EXERCISE INSTRUCTIONS = With pictures excluded, output exactly the lines that run from the first line of the data below through the line containing "Remuez très régulièrement".

DATA TO USE =

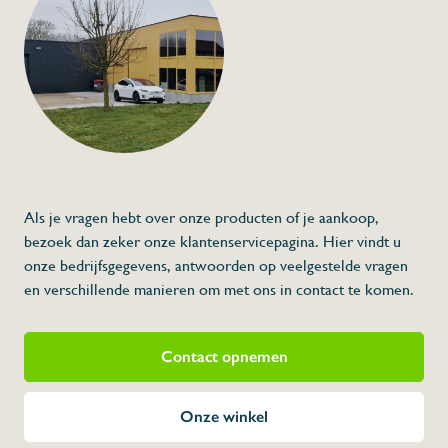
Pistoolkraan voor 
€57,00
Specificaties
Artikelcode:
Beschrijving
Als je vragen hebt over onze producten of je aankoop,
bezoek dan zeker onze klantenservicepagina. Hier vindt u
onze bedrijfsgegevens, antwoorden op veelgestelde vragen
en verschillende manieren om met ons in contact te komen.
Contact opnemen
Onze winkel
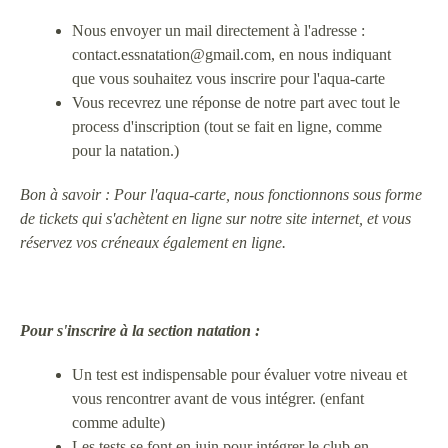
Nous envoyer un mail directement à l'adresse :
contact.essnatation@gmail.com, en nous indiquant
que vous souhaitez vous inscrire pour l'aqua-carte
Vous recevrez une réponse de notre part avec tout le
process d'inscription (tout se fait en ligne, comme
pour la natation.)
Bon à savoir : Pour l'aqua-carte, nous fonctionnons sous forme
de tickets qui s'achètent en ligne sur notre site internet, et vous
réservez vos créneaux également en ligne.
Pour s'inscrire à
la section natation :
Un test est indispensable pour évaluer votre niveau et
vous rencontrer avant de vous intégrer. (enfant
comme adulte)
Les tests se font en juin pour intégrer le club en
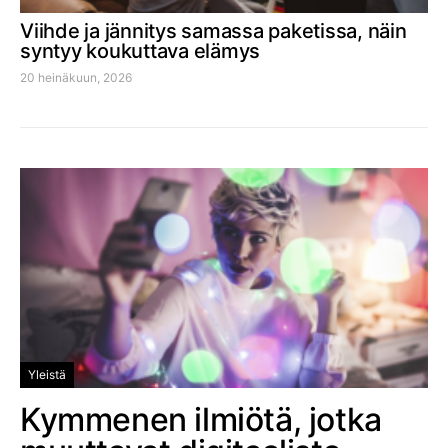
Viihde ja jännitys samassa paketissa, näin
syntyy koukuttava elämys
20 heinäkuun, 2026
Yleistä
Kymmenen ilmiötä, jotka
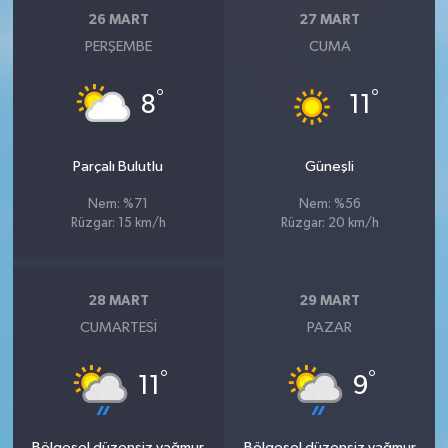
26 MART
27 MART
PERŞEMBE
CUMA
°
°
8
11
Parçalı Bulutlu
Güneşli
Nem: %71
Nem: %56
Rüzgar: 15 km/h
Rüzgar: 20 km/h
28 MART
29 MART
CUMARTESI
PAZAR
°
°
11
9
Bölgesel düzensiz yağmur
Bölgesel düzensiz yağmur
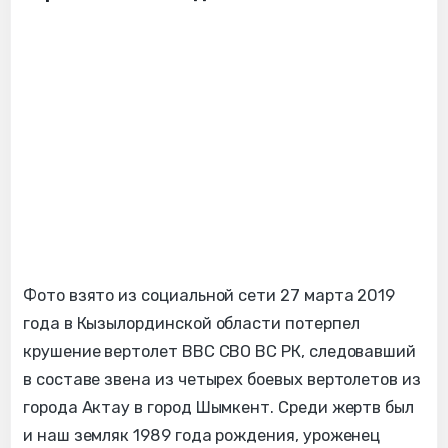
Фото взято из социальной сети 27 марта 2019
года в Кызылординской области потерпел
крушение вертолет ВВС СВО ВС РК, следовавший
в составе звена из четырех боевых вертолетов из
города Актау в город Шымкент. Среди жертв был
и наш земляк 1989 года рождения, уроженец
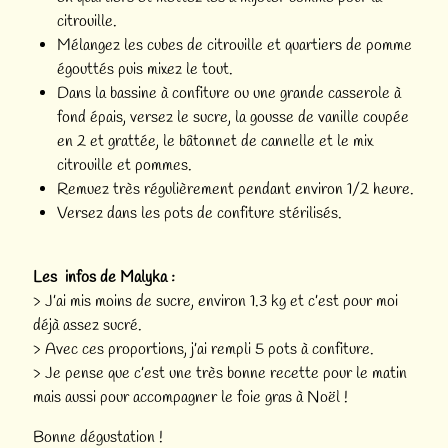
citrouille.
Mélangez les cubes de citrouille et quartiers de pomme
égouttés puis mixez le tout.
Dans la bassine à confiture ou une grande casserole à
fond épais, versez le sucre, la gousse de vanille coupée
en 2 et grattée, le bâtonnet de cannelle et le mix
citrouille et pommes.
Remuez très régulièrement pendant environ 1/2 heure.
Versez dans les pots de confiture stérilisés.
Les infos de Malyka :
> J’ai mis moins de sucre, environ 1.3 kg et c’est pour moi
déjà assez sucré.
> Avec ces proportions, j’ai rempli 5 pots à confiture.
> Je pense que c’est une très bonne recette pour le matin
mais aussi pour accompagner le foie gras à Noël !
Bonne dégustation !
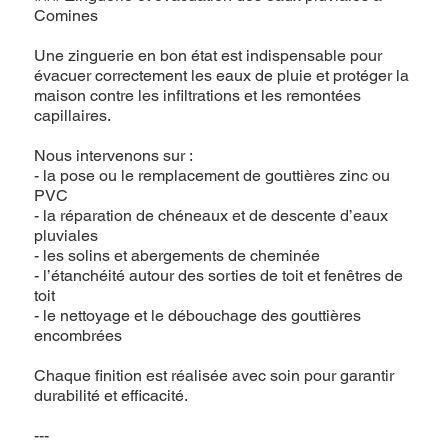
Comines
Une zinguerie en bon état est indispensable pour
évacuer correctement les eaux de pluie et protéger la
maison contre les infiltrations et les remontées
capillaires.
Nous intervenons sur :
- la pose ou le remplacement de gouttières zinc ou
PVC
- la réparation de chéneaux et de descente d’eaux
pluviales
- les solins et abergements de cheminée
- l’étanchéité autour des sorties de toit et fenêtres de
toit
- le nettoyage et le débouchage des gouttières
encombrées
Chaque finition est réalisée avec soin pour garantir
durabilité et efficacité.
---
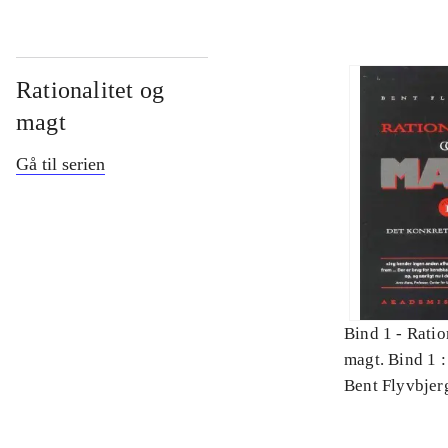
Rationalitet og
magt
Gå til serien
Bind 1 -
Ratio
magt. Bind 1 :
videnskab
Bent Flyvbjer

SOLUTION TO THE PROBLEM =
Pistoolkraan voor 
€57,00
Specificaties
Artikelcode:
Beschrijving
Als je vragen hebt over onze producten of je aankoop,
bezoek dan zeker onze klantenservicepagina. Hier vindt u
onze bedrijfsgegevens, antwoorden op veelgestelde vragen
en verschillende manieren om met ons in contact te komen.
Contact opnemen
Onze winkel
Nous envoyer un mail directement à l'adresse :
contact.essnatation@gmail.com, en nous indiquant
que vous souhaitez vous inscrire pour l'aqua-carte
Vous recevrez une réponse de notre part avec tout le
process d'inscription (tout se fait en ligne, comme
pour la natation.)
Bon à savoir : Pour l'aqua-carte, nous fonctionnons sous forme
de tickets qui s'achètent en ligne sur notre site internet, et vous
réservez vos créneaux également en ligne.
Pour s'inscrire à
la section natation :
Un test est indispensable pour évaluer votre niveau et
vous rencontrer avant de vous intégrer. (enfant
comme adulte)
Les tests se font en juin pour intégrer le club en
Viihde ja jännitys samassa paketissa, näin
syntyy koukuttava elämys
20 heinäkuun, 2026
Yleistä
Kymmenen ilmiötä, jotka
26 MART
27 MART
PERŞEMBE
CUMA
°
°
8
11
Parçalı Bulutlu
Güneşli
Nem: %71
Nem: %56
Rüzgar: 15 km/h
Rüzgar: 20 km/h
28 MART
29 MART
CUMARTESI
PAZAR
°
°
11
9
Bölgesel düzensiz yağmur
Bölgesel düzensiz yağmur
Фото взято из социальной сети 27 марта 2019
года в Кызылординской области потерпел
крушение вертолет ВВС СВО ВС РК, следовавший
в составе звена из четырех боевых вертолетов из
города Актау в город Шымкент. Среди жертв был
и наш земляк 1989 года рождения, уроженец
citrouille.
Mélangez les cubes de citrouille et quartiers de pomme
égouttés puis mixez le tout.
Dans la bassine à confiture ou une grande casserole à
fond épais, versez le sucre, la gousse de vanille coupée
en 2 et grattée, le bâtonnet de cannelle et le mix
citrouille et pommes.
Remuez très régulièrement pendant environ 1/2 heure.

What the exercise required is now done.